Austin Berglas, a former head of the FBI’s cyber program in New York who worked on consolidation efforts inside the Bureau, believes a separate cyber force could enhance U.S. capabilities by centralizing resources and priorities. “When I first took over the [FBI] cyber program … the assets were scattered,” said Berglas, who is now the global head of professional services at supply chain cyber defense company BlueVoyant. Centralization brought focus and efficiency to the FBI’s cyber efforts, he said, and it’s a model he believes would benefit the military’s cyber efforts as well. “Cyber is a different beast,” Berglas said, emphasizing the need for specialized training, advancement, and resource allocation that isn’t diluted by competing military priorities.
Berglas also pointed to the ongoing “cyber arms race” with adversaries like China, Russia, Iran, and North Korea. He warned that without a dedicated force, the U.S. risks falling behind as these nations expand their offensive cyber capabilities and exploit vulnerabilities across critical infrastructure.
Nakasone said in his comments earlier this year that a lot has changed since 2013 when U.S. Cyber Command began building out its Cyber Mission Force to combat issues like counterterrorism and financial cybercrime coming from Iran. “Completely different world in which we live in today,” he said, citing the threats from China and Russia.

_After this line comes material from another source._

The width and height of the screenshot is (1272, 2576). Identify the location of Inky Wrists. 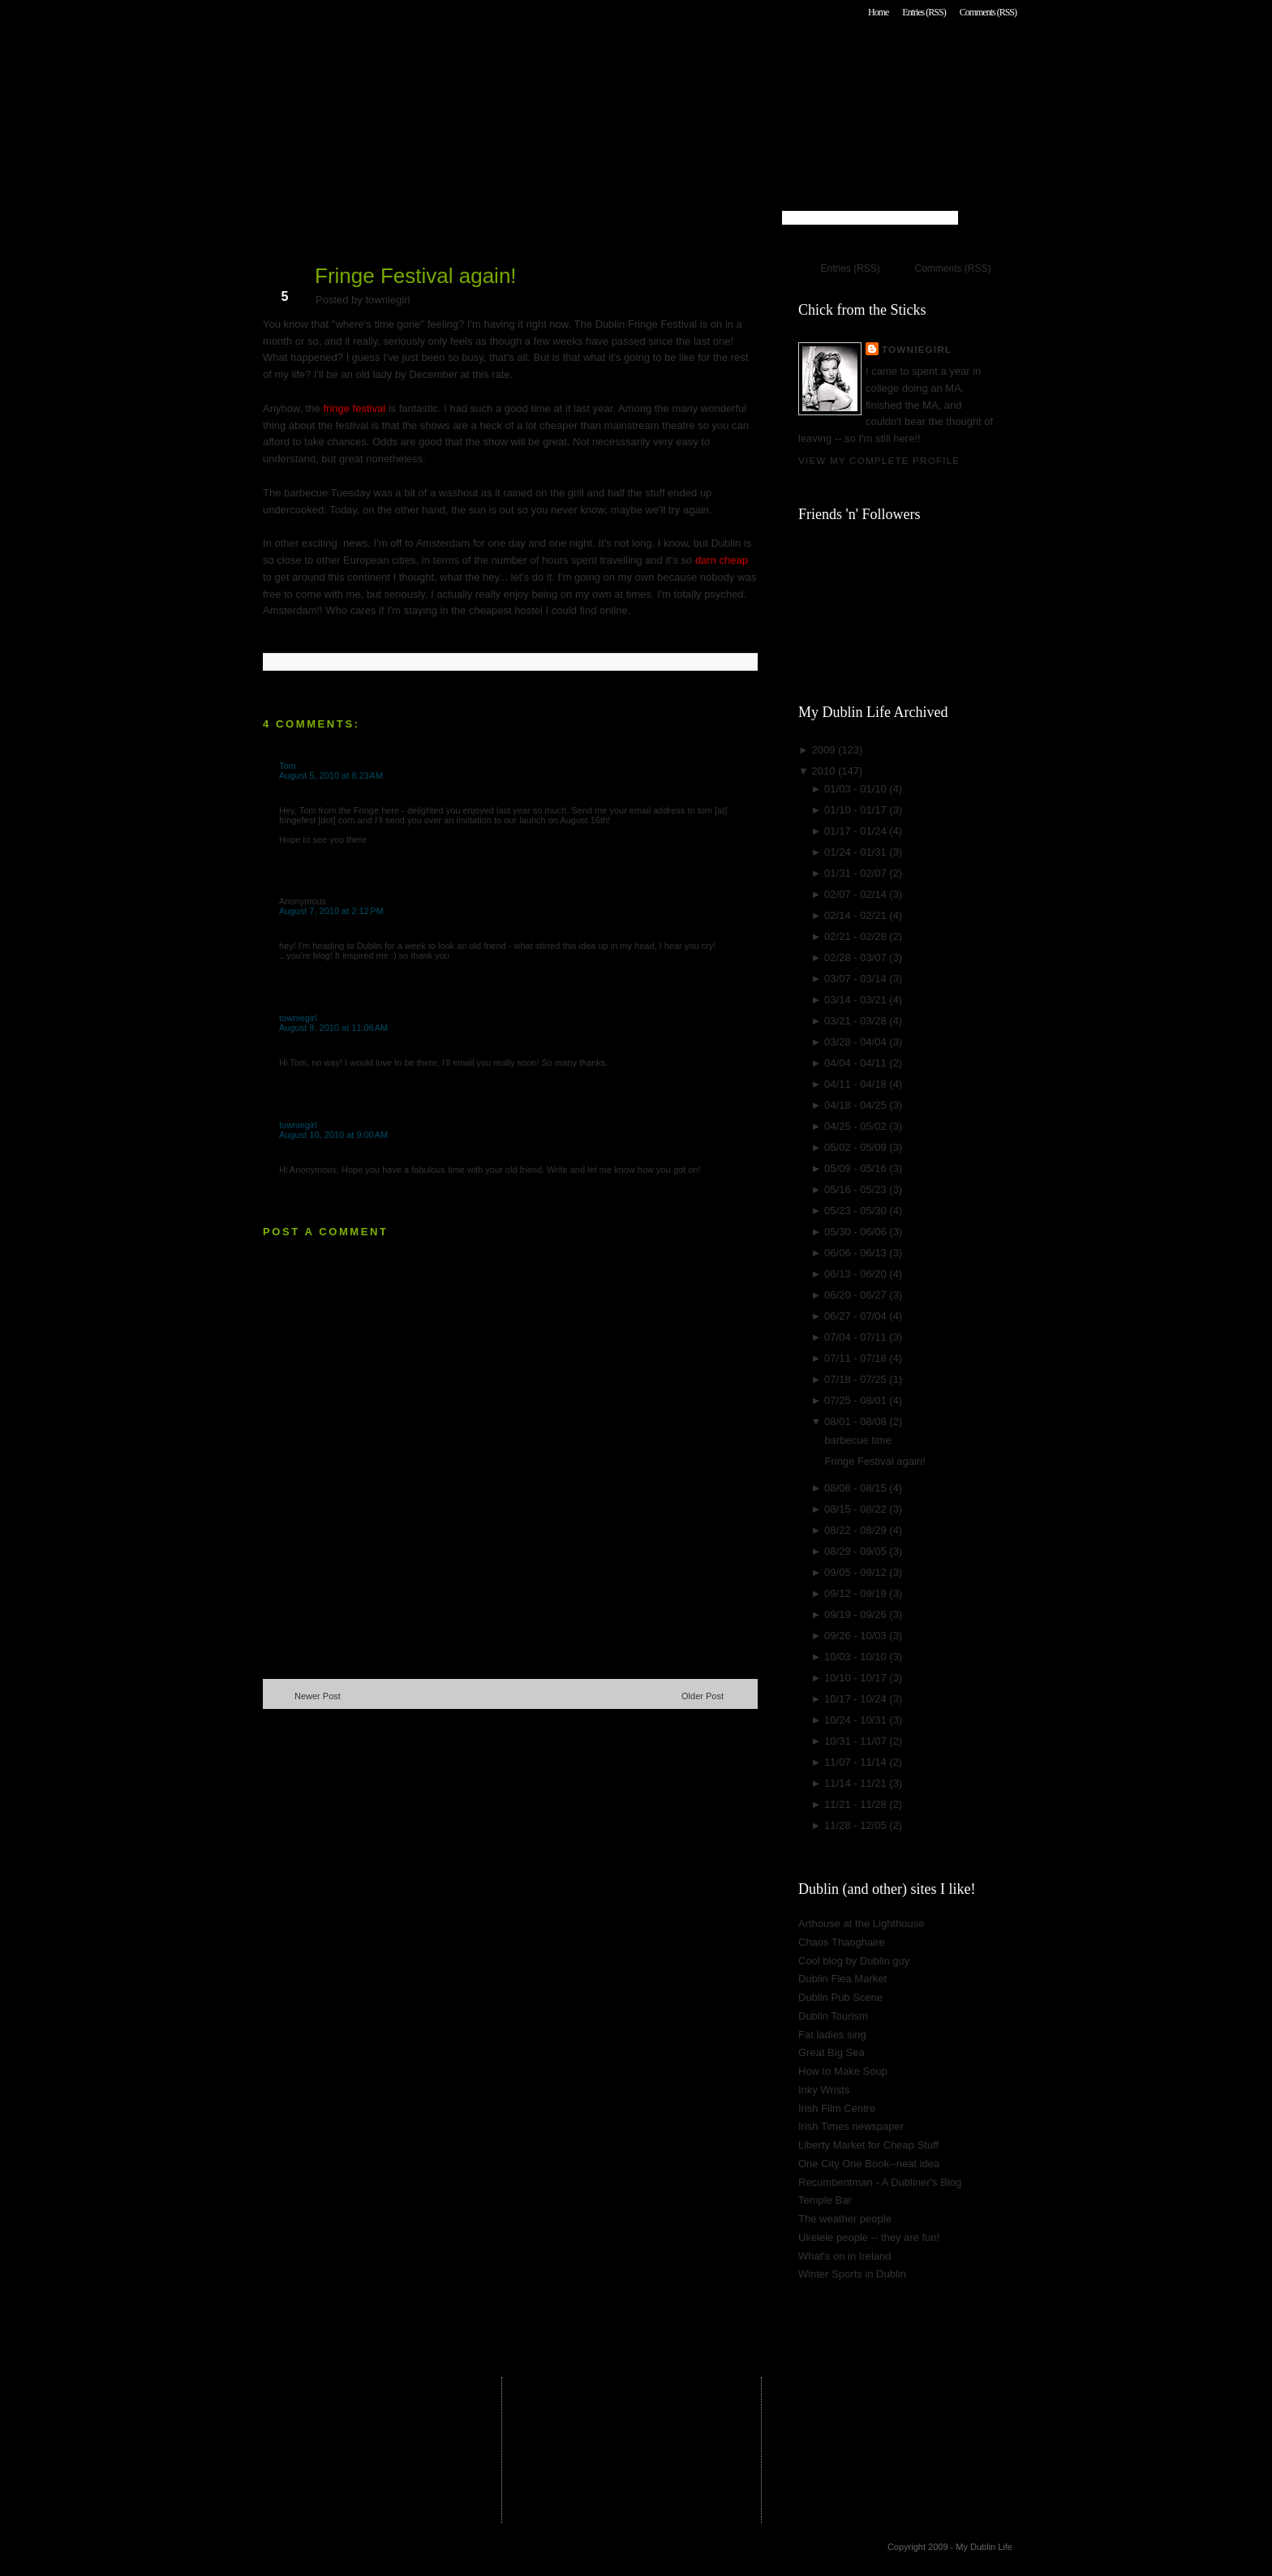 (823, 2090).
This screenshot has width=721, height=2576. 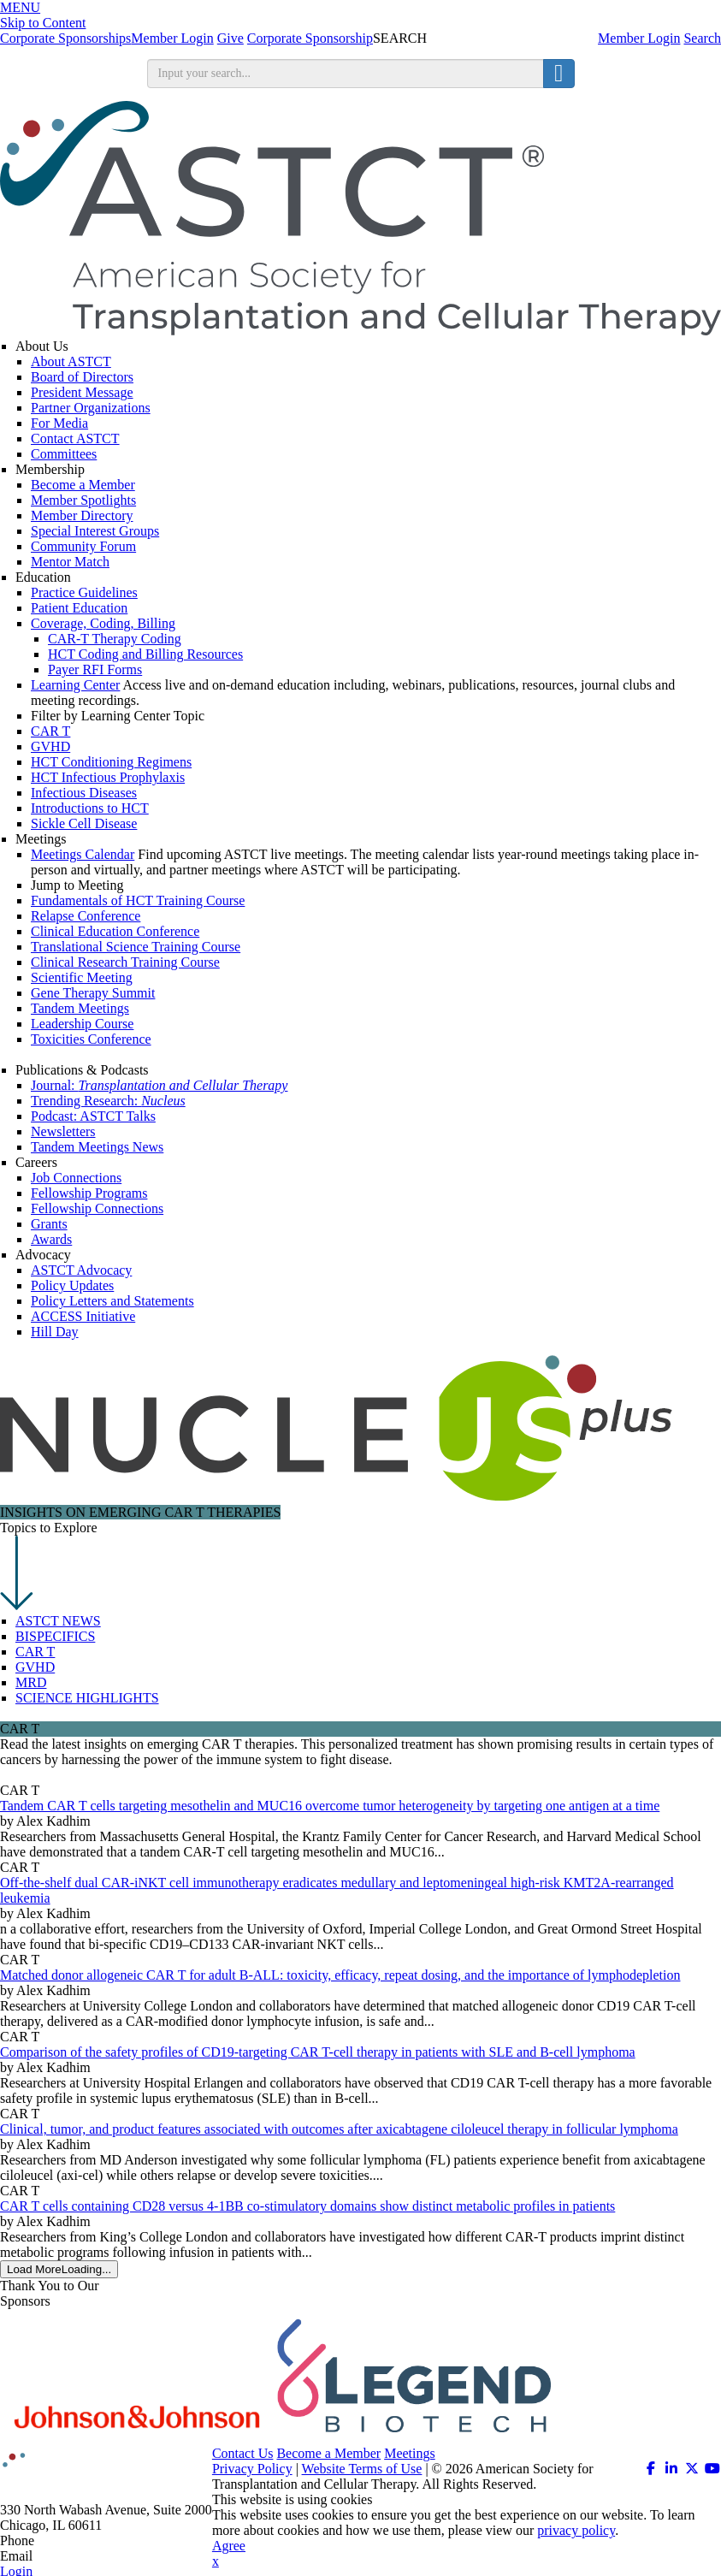 What do you see at coordinates (41, 346) in the screenshot?
I see `About Us` at bounding box center [41, 346].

Brandon Wales, a former executive director of the CISA, said there is the need to bolster U.S. cyber capabilities, but he cautions against major structural changes during a period of heightened global threats.
“A reorganization of this scale is obviously going to be disruptive and will take time,” said Wales, who is now vice president of cybersecurity strategy at SentinelOne.
He cited China’s preparations for a potential conflict over Taiwan as a reason the U.S. military needs to maintain readiness. Rather than creating a new branch, Wales supports initiatives like Cyber Command 2.0 and its aim to enhance coordination and capabilities within the existing structure. “Large reorganizations should always be the last resort because of how disruptive they are,” he said.
Wales says it’s important to ensure any structural changes do not undermine integration across military branches and recognize that coordination across existing branches is critical to addressing the complex, multidomain threats posed by U.S. adversaries. “You should not always assume that centralization solves all of your problems,” he said. “We need to enhance our capabilities, both defensively and offensively. This isn’t about one solution; it’s about ensuring we can quickly see, stop, disrupt, and prevent threats from hitting our critical infrastructure and systems,” he added.